Context Engineering for Agents¶
Managing what information goes into the LLM context window and when. The context window is the agent's working memory - everything it can reason about at once. Poor context management is the primary cause of agent degradation on long tasks.
The Context Problem¶
LLMs have fixed context windows (4K-2M tokens). Long-running agents accumulate: - Conversation history (user messages + assistant responses) - Tool call results (often large: web pages, code files, database results) - System instructions and tool definitions - Internal reasoning traces
When context fills up: model loses access to early information, quality degrades, hallucination increases, cost per call rises linearly with context size.
Context Budget Allocation¶
class ContextBudget:
def __init__(self, max_tokens=128000):
self.max_tokens = max_tokens
self.allocations = {
"system": 0.10, # 10% for system prompt + tools
"state": 0.10, # 10% for current state/plan
"history": 0.30, # 30% for conversation history
"tool_results": 0.30, # 30% for tool outputs
"generation": 0.20, # 20% reserved for model output
}
def budget_for(self, category):
return int(self.max_tokens * self.allocations[category])
def fits(self, category, token_count):
return token_count <= self.budget_for(category)
State Management Patterns¶
Structured State Object¶
Instead of relying on conversation history, maintain explicit state:
class AgentState:
def __init__(self):
self.goal = ""
self.plan = []
self.completed_steps = []
self.current_step = None
self.key_findings = []
self.failed_approaches = []
self.open_questions = []
def to_context(self) -> str:
"""Serialize for injection into LLM context."""
return f"""
## Current Goal
{self.goal}
## Plan
{self._format_plan()}
## Key Findings So Far
{chr(10).join(f'- {f}' for f in self.key_findings[-10:])}
## Failed Approaches (DO NOT retry)
{chr(10).join(f'- {f}' for f in self.failed_approaches[-5:])}
## Open Questions
{chr(10).join(f'- {q}' for q in self.open_questions[-5:])}
"""
def _format_plan(self):
lines = []
for i, step in enumerate(self.plan):
if i < len(self.completed_steps):
lines.append(f"[DONE] {step}")
elif i == len(self.completed_steps):
lines.append(f"[CURRENT] {step}")
else:
lines.append(f"[ ] {step}")
return "\n".join(lines)
File-Based State (For Long Tasks)¶
# Write state to disk, read back when needed
import json
STATE_FILE = ".agent/state.json"
PLAN_FILE = ".agent/PLAN.md"
FINDINGS_FILE = ".agent/findings.md"
def save_state(state: AgentState):
with open(STATE_FILE, 'w') as f:
json.dump(state.__dict__, f, indent=2)
def load_state() -> AgentState:
with open(STATE_FILE) as f:
data = json.load(f)
state = AgentState()
state.__dict__.update(data)
return state
# Agent reads state from file at start of each step
# This survives context compaction and session restarts
Context Compaction Strategies¶
Summarization¶
Replace detailed history with compressed summary:
def compact_history(messages, target_tokens=2000):
"""Summarize conversation history to fit budget."""

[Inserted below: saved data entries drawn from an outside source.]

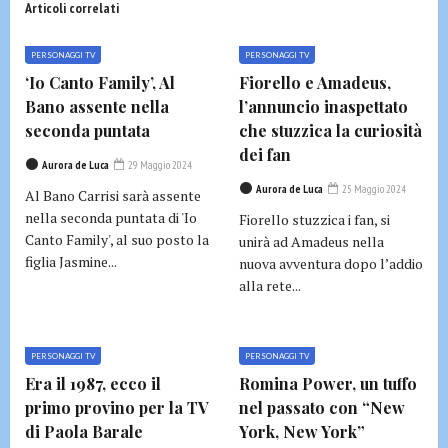
Articoli correlati
PERSONAGGI TV
PERSONAGGI TV
‘Io Canto Family’, Al
Fiorello e Amadeus,
Bano assente nella
l’annuncio inaspettato
seconda puntata
che stuzzica la curiosità
dei fan
Aurora de Luca
29 Maggio 2024
Aurora de Luca
25 Maggio 2024
Al Bano Carrisi sarà assente
nella seconda puntata di 'Io
Fiorello stuzzica i fan, si
Canto Family', al suo posto la
unirà ad Amadeus nella
figlia Jasmine...
nuova avventura dopo l’addio
alla rete...
PERSONAGGI TV
PERSONAGGI TV
Era il 1987, ecco il
Romina Power, un tuffo
primo provino per la TV
nel passato con “New
di Paola Barale
York, New York”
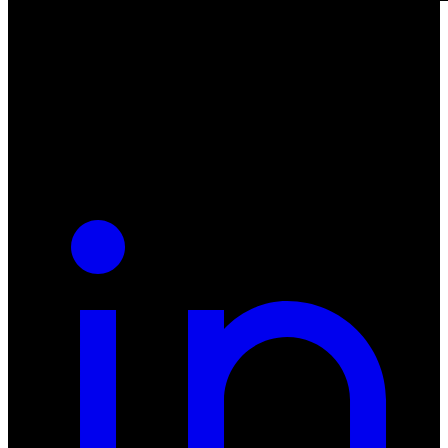
ul. Atramentowa 11
55-040 Bielany Wrocławskie
NIP: 8942678597
REGON: 932660597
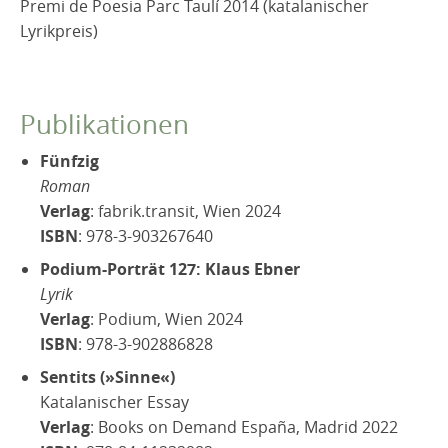
Premi de Poesia Parc Taulí 2014 (katalanischer
Lyrikpreis)
Publikationen
Fünfzig
Roman
Verlag
: fabrik.transit, Wien 2024
ISBN
: 978-3-903267640
Podium-Porträt 127: Klaus Ebner
Lyrik
Verlag
: Podium, Wien 2024
ISBN
: 978-3-902886828
Sentits (»Sinne«)
Katalanischer Essay
Verlag
: Books on Demand España, Madrid 2022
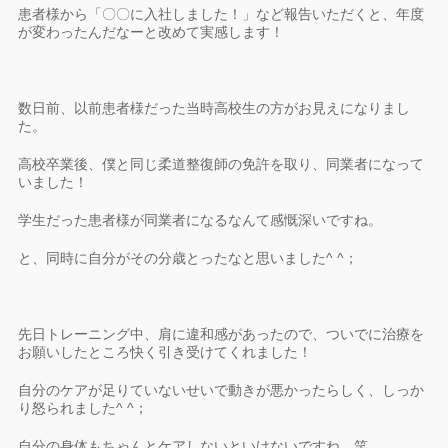
患者様から「〇〇に入社しました！」など報告いただくと、年度
が変わったんだなーと改めて実感します！
数日前、以前患者様だった当時高校生の方がお見えになりまし
た。
高校卒業後、僕と同じ柔道整復師の免許を取り、同業者になって
いました！
学生だった患者様が同業者になるなんて感慨深いですね。
と、同時に自分がその分歳とったなと思いました
^ ^
；
先日トレーニング中、肩に違和感があったので、ついでに治療を
お願いしたところ快く引き受けてくれました！
自分のケアが足りていないせいで動きが悪かったらしく、しっか
り怒られました
^ ^
；
自分の身体もちゃんとケアしないといけないですね。笑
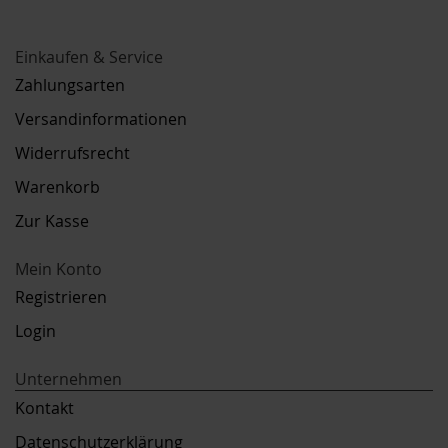
Einkaufen & Service
Zahlungsarten
Versandinformationen
Widerrufsrecht
Warenkorb
Zur Kasse
Mein Konto
Registrieren
Login
Unternehmen
Kontakt
Datenschutzerklärung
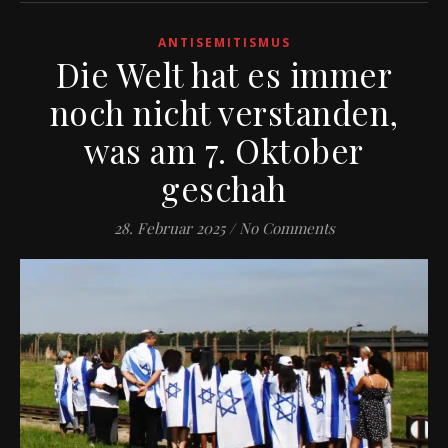
ANTISEMITISMUS
Die Welt hat es immer
noch nicht verstanden,
was am 7. Oktober
geschah
28. Februar 2025
/
No Comments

# Keep system message and last 3 exchanges intact
preserved = messages[:1] + messages[-6:]
# Summarize everything in between
middle = messages[1:-6]
if not middle:
return messages
summary_prompt = f"""
Summarize this conversation history, preserving:
1. Key decisions made
2. Important findings
3. Current state of the task
4. What was tried and failed
History to summarize:
{format_messages(middle)}
"""
summary = llm.complete(summary_prompt, max_tokens=target_tokens)
return [messages[0],
{"role": "system", "content": f"[Previous conversation summary]\n{summary}"},
*preserved]
Selective Retention¶
Keep only relevant parts of tool results:
def truncate_tool_result(result: str, max_tokens: int = 1000) -> str:
"""Truncate tool output to fit budget."""

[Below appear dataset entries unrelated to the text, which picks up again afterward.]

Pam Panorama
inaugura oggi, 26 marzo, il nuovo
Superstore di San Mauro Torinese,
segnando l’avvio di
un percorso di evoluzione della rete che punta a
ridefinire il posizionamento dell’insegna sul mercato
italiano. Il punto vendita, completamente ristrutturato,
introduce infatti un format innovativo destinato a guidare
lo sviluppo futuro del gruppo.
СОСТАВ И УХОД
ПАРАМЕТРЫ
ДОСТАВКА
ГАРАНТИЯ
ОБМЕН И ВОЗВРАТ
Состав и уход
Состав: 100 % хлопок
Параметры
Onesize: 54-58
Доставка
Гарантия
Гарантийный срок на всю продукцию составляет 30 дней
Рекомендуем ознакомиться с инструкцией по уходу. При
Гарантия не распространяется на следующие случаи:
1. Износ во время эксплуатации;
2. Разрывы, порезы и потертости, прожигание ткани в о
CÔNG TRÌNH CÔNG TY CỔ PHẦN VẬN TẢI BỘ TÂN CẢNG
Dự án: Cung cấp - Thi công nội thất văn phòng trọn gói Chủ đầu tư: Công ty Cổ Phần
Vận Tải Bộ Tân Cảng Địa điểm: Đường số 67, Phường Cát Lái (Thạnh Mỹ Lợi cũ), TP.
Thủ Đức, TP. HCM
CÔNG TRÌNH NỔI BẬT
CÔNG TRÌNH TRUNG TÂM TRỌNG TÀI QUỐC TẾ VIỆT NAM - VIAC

token_count = count_tokens(result)
if token_count <= max_tokens:
return result
# Try to extract key information
summary = llm.complete(
f"Extract only the key facts from this tool output (max {max_tokens} tokens):\n{result}",
max_tokens=max_tokens
)
return f"[Summarized from {token_count} tokens]\n{summary}"
Re-injection After Compaction¶
def post_compaction_reinject(state: AgentState) -> str:
"""After context compaction, re-inject critical state."""
return f"""
[Context was compacted. Here is the current state to continue from:]
{state.to_context()}
[Continue from where you left off. The plan and findings above are accurate.]
"""
Retrieval-Augmented Context¶
Pull relevant information on-demand instead of keeping everything in context:
class ContextRetriever:
def __init__(self, vector_store):
self.vector_store = vector_store
self.cache = {}
def get_relevant_context(self, query: str, k: int = 5) -> str:
"""Fetch relevant documents/history for current query."""

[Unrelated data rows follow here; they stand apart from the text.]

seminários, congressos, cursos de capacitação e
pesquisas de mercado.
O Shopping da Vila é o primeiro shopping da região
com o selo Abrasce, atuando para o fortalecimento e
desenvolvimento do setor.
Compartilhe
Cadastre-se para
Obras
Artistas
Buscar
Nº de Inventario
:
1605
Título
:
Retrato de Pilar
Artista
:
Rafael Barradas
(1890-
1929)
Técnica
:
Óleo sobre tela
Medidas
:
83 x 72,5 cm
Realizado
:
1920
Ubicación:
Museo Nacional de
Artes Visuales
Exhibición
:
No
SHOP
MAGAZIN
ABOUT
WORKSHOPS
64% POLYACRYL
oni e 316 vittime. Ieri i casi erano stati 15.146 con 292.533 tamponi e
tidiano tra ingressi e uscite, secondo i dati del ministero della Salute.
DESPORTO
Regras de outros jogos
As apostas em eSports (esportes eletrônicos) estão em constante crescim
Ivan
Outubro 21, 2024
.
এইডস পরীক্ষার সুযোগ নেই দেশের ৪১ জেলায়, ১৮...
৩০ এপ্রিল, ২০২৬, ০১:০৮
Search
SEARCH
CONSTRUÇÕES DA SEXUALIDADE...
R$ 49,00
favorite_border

results = self.vector_store.search(query, top_k=k)
return "\n\n".join([
f"[Relevant context {i+1}]:\n{r.text}"
for i, r in enumerate(results)
])
def index_interaction(self, query: str, response: str, metadata: dict):
"""Index completed interactions for future retrieval."""
text = f"Q: {query}\nA: {response}"
self.vector_store.add(text, metadata=metadata)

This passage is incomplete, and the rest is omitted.